Avid Insider Seminar (Part 3 – Video Satellite)
The last item described at Avid’s Tuesday night seminar was a new Digidesign product called “Avid Satellite.” It’s a stripped-down Media Composer designed as a video player to be used in conjunction with Pro Tools.
Digi has been encouraging sound editors to buy Mojo boxes in order to play picture. Not only is this expensive, but it restricts your track count to 48, which, for many editors, is a non-starter.
This new system puts the picture on its own machine, which is a software-based Media Composer with most editing functions disabled. So sound editors will have to buy the Satellite software along with a computer and monitor to run it on. The system can play anything a Media Composer can play. And track level editing is possible, so a sound editor can create a mix and attach it to picture and send it back to the picture editing room.
The advantage for the picture department is time — you don’t have to make Quicktimes. With a simple menu pick, you create an aaf file and consolidated media to match. You then send it to the sound department any way you like. If you make changes and need to send the sequence again, the system is smart enough to only send the extra media needed for the changes — it knows what you’ve already sent, though I wasn’t quite sure how this works.

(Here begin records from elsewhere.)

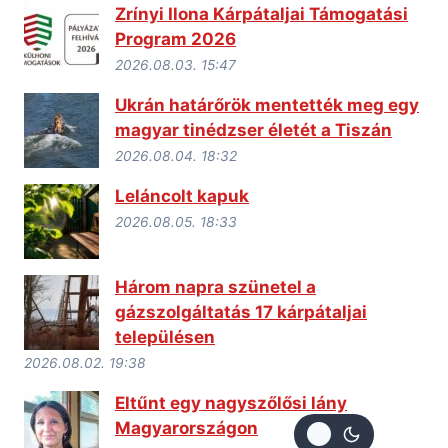
Zrínyi Ilona Kárpátaljai Támogatási
Program 2026
2026.08.03. 15:47
Ukrán határőrök mentették meg egy
magyar tinédzser életét a Tiszán
2026.08.04. 18:32
Leláncolt kapuk
2026.08.05. 18:33
Három napra szünetel a
gázszolgáltatás 17 kárpátaljai
településen
2026.08.02. 19:38
Eltűnt egy nagyszőlősi lány
Magyarországon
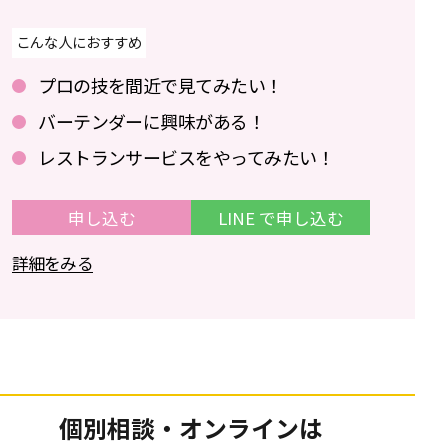
こんな人におすすめ
プロの技を間近で見てみたい！
バーテンダーに興味がある！
レストランサービスをやってみたい！
申し込む
LINE で申し込む
詳細をみる
個別相談・オンラインは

For sound, this approach is a mixed bag. The good news is that since video is running on its own machine, the sound system can devote all its resources to audio — no slowdowns or track limitations due to video overhead. Quality is very good, of course. Sound editors see the same image that the picture editors do and can play it full screen, if desired. They can also see all picture cuts and jump to them as needed. The bad news is that editors will have to buy new computers just to play picture, along with the Satellite software. And they’ll have to make sure they have space for the new hardware. Satellite software pricing isn’t set, but it will probably be somewhere around $3500.
Interlock between the two systems runs over an Ethernet connection and seemed very tight in the demo, with near instantaneous back and forth play via JKL — much better than a typical Media Composer alone. Scrubbing wasn’t demonstrated.